CHRISTOPHER RUGABER, Associated Press May 2, 2018
WASHINGTON (AP) — FPI Management, a property company in California, wants to hire dozens of people. Factories from New Hampshire to Michigan need workers. Hotels in Las Vegas are desperate to fill jobs.
Those employers and many others are quietly taking what once would have been a radical step: They're dropping marijuana from the drug tests they require of prospective employees. Marijuana testing — a fixture at large American employers for at least 30 years — excludes too many potential workers, experts say, at a time when filling jobs is more challenging than it's been in nearly two decades.
"It has come out of nowhere," said Michael Clarkson, head of the drug testing practice at Ogletree Deakins, a law firm. "I have heard from lots of clients things like, 'I can't staff the third shift and test for marijuana.'"
Though still in its early stages, the shift away from marijuana testing appears likely to accelerate. More states are legalizing cannabis for recreational use; Michigan could become the 10th state to do so in November. Missouri appears on track to become the 30th state to allow medical pot use.

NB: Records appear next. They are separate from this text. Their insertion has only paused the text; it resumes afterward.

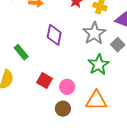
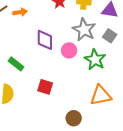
pink circle: (67, 87) -> (69, 50), moved
brown circle: (63, 109) -> (74, 118), moved

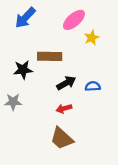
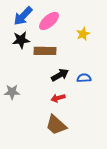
pink ellipse: (74, 20) -> (49, 21), moved
black star: (23, 70) -> (21, 40), moved

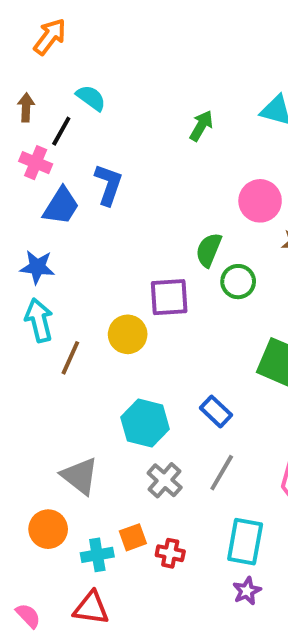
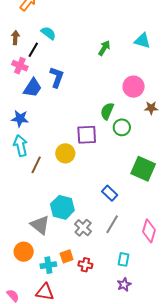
cyan hexagon: (145, 423) -> (62, 207), moved
cyan rectangle: (245, 542) -> (123, 259), size x0.6

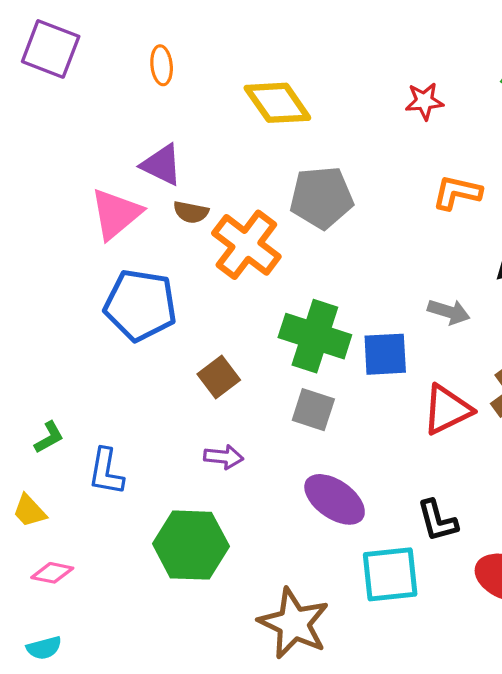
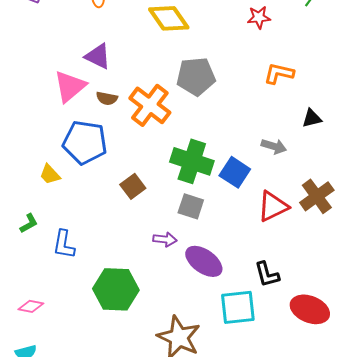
brown semicircle: (191, 212) -> (107, 98), moved
blue square: (385, 354) -> (235, 172), turned 36
purple arrow: (224, 457) -> (165, 239), moved
yellow trapezoid: (29, 511) -> (50, 174), moved

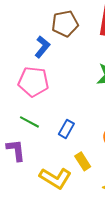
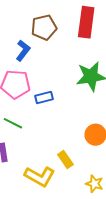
blue rectangle: (66, 129) -> (44, 97), moved, turned 48

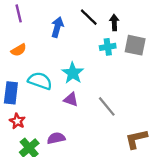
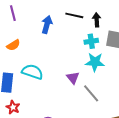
black line: (89, 17) -> (74, 15), turned -30
cyan star: (73, 73) -> (95, 62), moved, turned -30
purple triangle: (71, 99) -> (73, 78), moved, turned 32

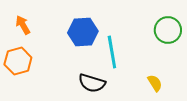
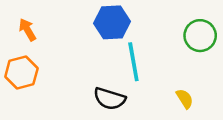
blue hexagon: (83, 32) -> (112, 22), moved

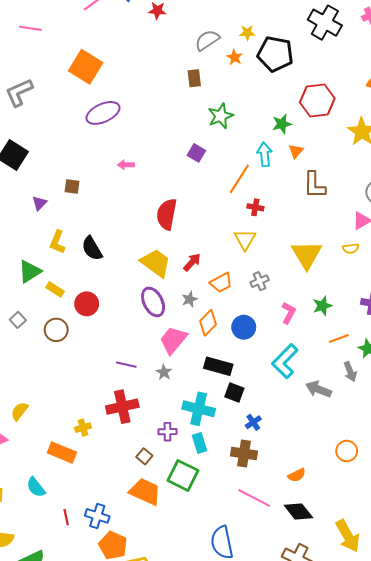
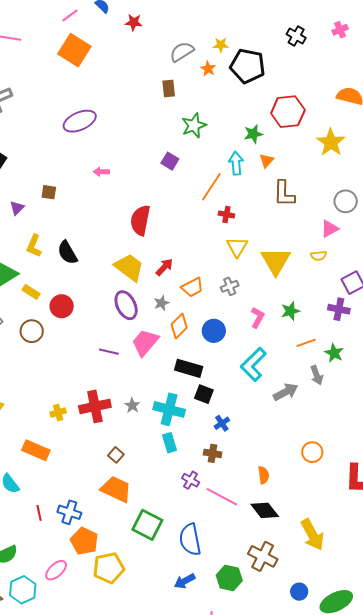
black cross: (325, 23) -> (296, 36), size x0.6
orange square: (86, 67) -> (74, 50), moved
yellow triangle: (245, 239) -> (237, 247), moved
purple line: (126, 365) -> (109, 352), moved
gray star: (164, 372) -> (132, 405), moved
gray arrow: (318, 389) -> (286, 392), turned 130
yellow cross: (83, 428) -> (58, 412), moved
purple cross: (167, 432) -> (191, 480), moved, turned 30
brown cross: (244, 453) -> (213, 453), size x0.7
orange semicircle: (297, 475) -> (264, 475), turned -72
green square: (183, 476) -> (147, 525), moved

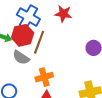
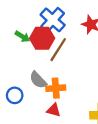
gray semicircle: (21, 57) -> (38, 80), moved

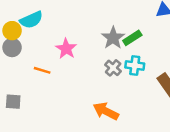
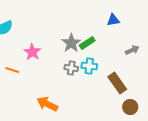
gray cross: (113, 68) -> (71, 68), turned -32
orange arrow: (106, 111) -> (47, 104), moved

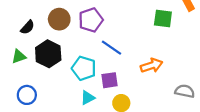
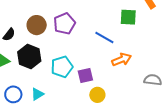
blue line: (111, 48) -> (104, 37), moved
cyan pentagon: (84, 68) -> (62, 67), turned -30
cyan triangle: (88, 98) -> (37, 94), moved

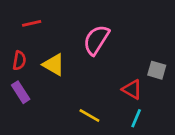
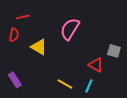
red semicircle: (19, 61) -> (14, 35), moved
purple rectangle: (21, 92) -> (15, 80), moved
cyan line: (136, 118) -> (89, 86), moved

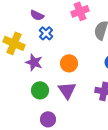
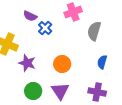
blue cross: (46, 33) -> (45, 28), moved

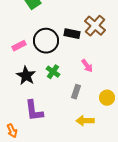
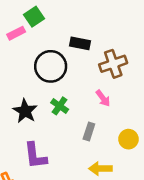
brown cross: (95, 26) -> (113, 64), moved, turned 30
black rectangle: (72, 34) -> (80, 43), moved
pink rectangle: (19, 46) -> (16, 33), moved

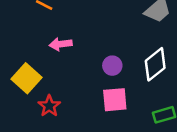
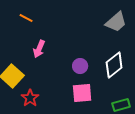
pink arrow: (61, 44) -> (39, 49), turned -60

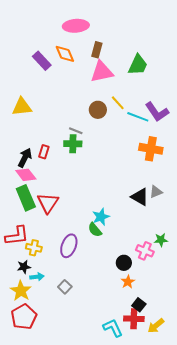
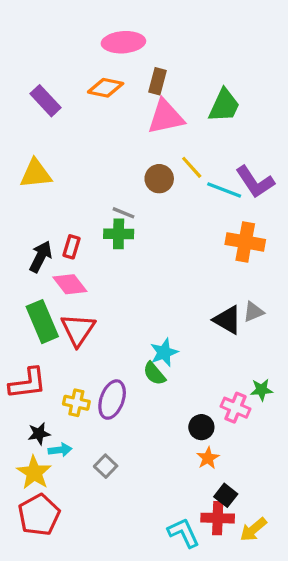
orange diamond: (65, 54) -> (106, 88), turned -55
purple rectangle: (42, 61) -> (45, 101), moved
pink diamond: (26, 175) -> (70, 284), moved
yellow cross: (34, 248) -> (76, 403), moved

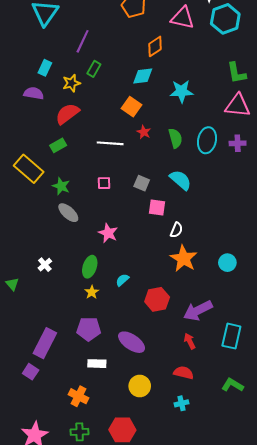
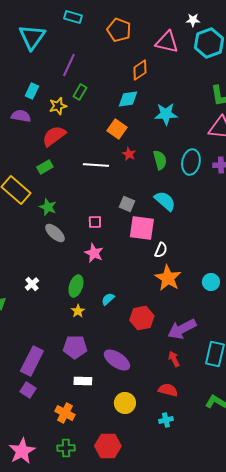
pink square: (104, 183) -> (95, 222), moved
pink square: (157, 208) -> (142, 228), size x1.5
purple square: (31, 372) -> (28, 390), moved

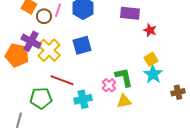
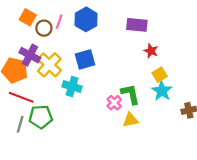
red star: (150, 30) -> (151, 51), moved
red line: (62, 80) -> (21, 97), moved
cyan cross: (83, 99) -> (72, 87), moved, turned 30
gray line: (19, 120) -> (20, 124), moved

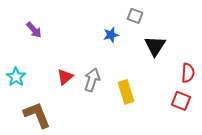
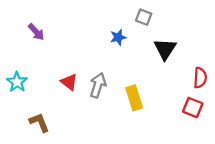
red triangle: (65, 77) -> (69, 82), turned -42
brown L-shape: (37, 115) -> (39, 122), size x0.7

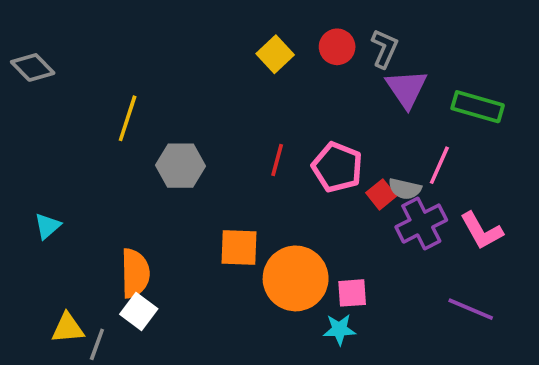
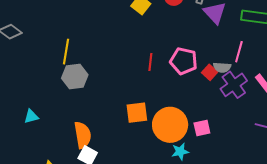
gray hexagon: (180, 166) -> (75, 76), moved
cyan triangle: (47, 226) -> (31, 116), turned 35
cyan star: (339, 329) -> (180, 152), moved

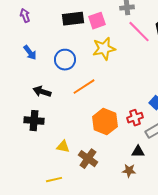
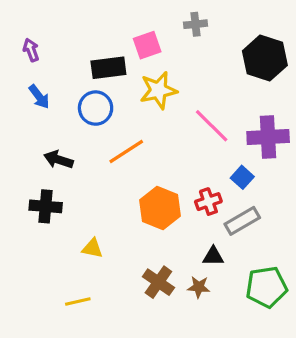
purple arrow: (25, 16) -> (31, 50), moved
black rectangle: (73, 19) -> (108, 68), moved
pink line: (139, 32) -> (212, 126), moved
brown cross: (88, 159) -> (158, 282), moved

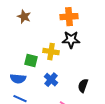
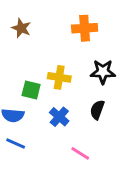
black star: (71, 40) -> (103, 72), moved
black semicircle: (83, 86) -> (97, 110), moved

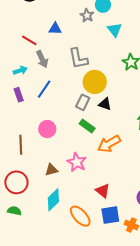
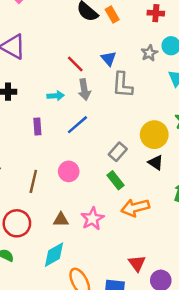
blue triangle: (55, 29) -> (109, 59), turned 32
gray L-shape: (78, 59) -> (122, 85), moved
yellow circle: (95, 82) -> (154, 135), moved
purple rectangle: (19, 95) -> (37, 127), moved
black triangle: (105, 104) -> (156, 163), moved
red triangle: (103, 191) -> (137, 263), moved

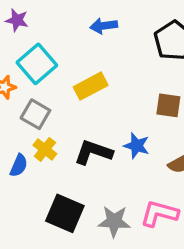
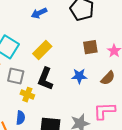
black L-shape: (93, 152) -> (45, 79), moved, turned -70
blue semicircle: (19, 165) -> (21, 118), moved

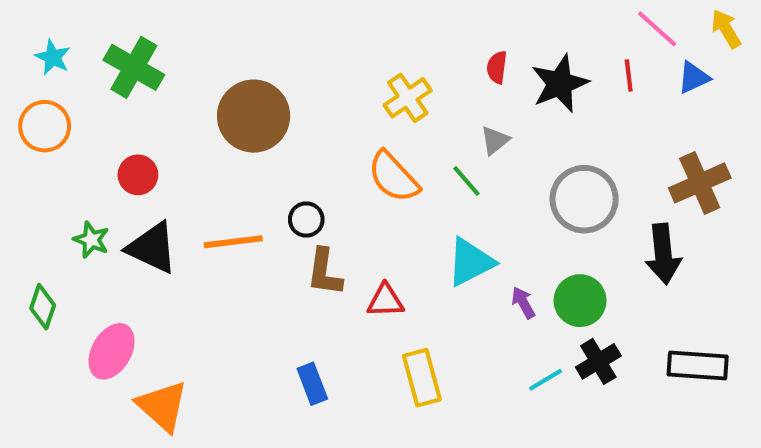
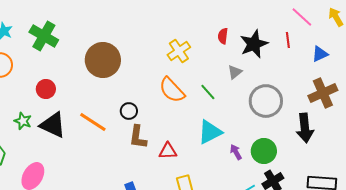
blue triangle: (694, 78) -> (320, 54), moved
gray triangle: (495, 140) -> (235, 72), moved
orange line: (233, 242) -> (93, 122), turned 40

And medical marijuana users in Massachusetts , Connecticut and Rhode Island have won lawsuits in the past year against companies that rescinded job offers or fired workers because of positive tests for cannabis. Before last year, courts had always ruled in favour of employers.
The Trump administration also may be softening its resistance to legal marijuana. Labor Secretary Alexander Acosta suggested at a congressional hearing last month that employers should take a "step back" on drug testing.
"We have all these Americans that are looking to work," Acosta said. "Are we aligning our ... drug testing policies with what's right for the workforce?"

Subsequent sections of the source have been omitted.